+++ PROVIDED DATA
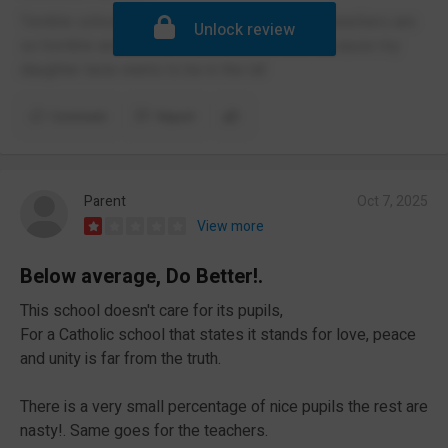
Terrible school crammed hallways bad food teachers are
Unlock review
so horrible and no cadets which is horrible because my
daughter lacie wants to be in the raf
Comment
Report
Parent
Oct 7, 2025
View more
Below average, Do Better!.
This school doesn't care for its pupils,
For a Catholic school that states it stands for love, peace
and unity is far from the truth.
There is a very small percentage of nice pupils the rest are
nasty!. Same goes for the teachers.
++++++
+++ PROVIDED DATA
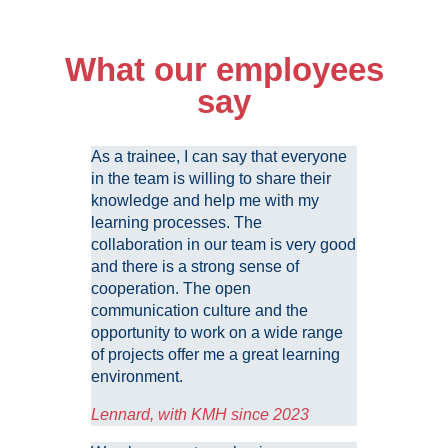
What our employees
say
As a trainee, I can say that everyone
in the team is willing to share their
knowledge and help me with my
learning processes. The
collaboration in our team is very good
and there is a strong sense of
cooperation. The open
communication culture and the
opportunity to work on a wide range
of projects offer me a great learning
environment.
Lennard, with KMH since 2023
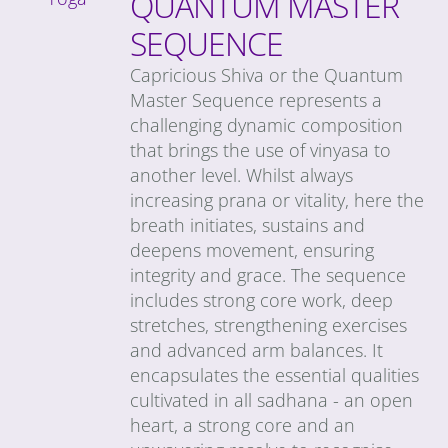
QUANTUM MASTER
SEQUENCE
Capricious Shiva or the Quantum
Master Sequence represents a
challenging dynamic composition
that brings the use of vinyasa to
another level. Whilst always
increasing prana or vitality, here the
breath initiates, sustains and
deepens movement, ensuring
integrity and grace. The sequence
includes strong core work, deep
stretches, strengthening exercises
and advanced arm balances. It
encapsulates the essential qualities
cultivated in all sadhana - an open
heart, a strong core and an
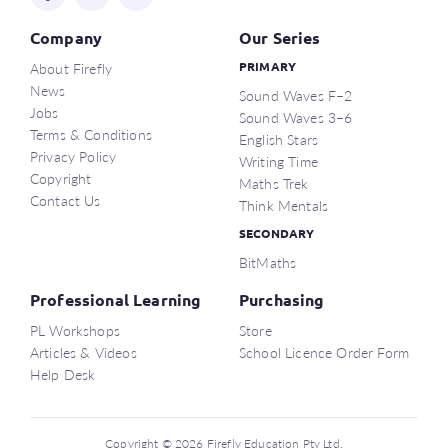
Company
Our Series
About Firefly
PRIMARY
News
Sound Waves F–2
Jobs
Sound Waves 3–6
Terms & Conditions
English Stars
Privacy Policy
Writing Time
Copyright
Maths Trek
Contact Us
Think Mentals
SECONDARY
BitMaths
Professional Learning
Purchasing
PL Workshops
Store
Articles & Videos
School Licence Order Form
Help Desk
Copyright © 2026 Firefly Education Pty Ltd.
++++++
» **WHAT THE EXERCISE ASKS**: Every line above between the one containing "opportunity to work on a wide range" and the one containing "includes strong core work, deep", those two included, is to be printed exactly. No pictures go into the copy.

» **EXERCISE ANSWER**:
opportunity to work on a wide range
of projects offer me a great learning
environment.
Lennard, with KMH since 2023
QUANTUM MASTER
SEQUENCE
Capricious Shiva or the Quantum
Master Sequence represents a
challenging dynamic composition
that brings the use of vinyasa to
another level. Whilst always
increasing prana or vitality, here the
breath initiates, sustains and
deepens movement, ensuring
integrity and grace. The sequence
includes strong core work, deep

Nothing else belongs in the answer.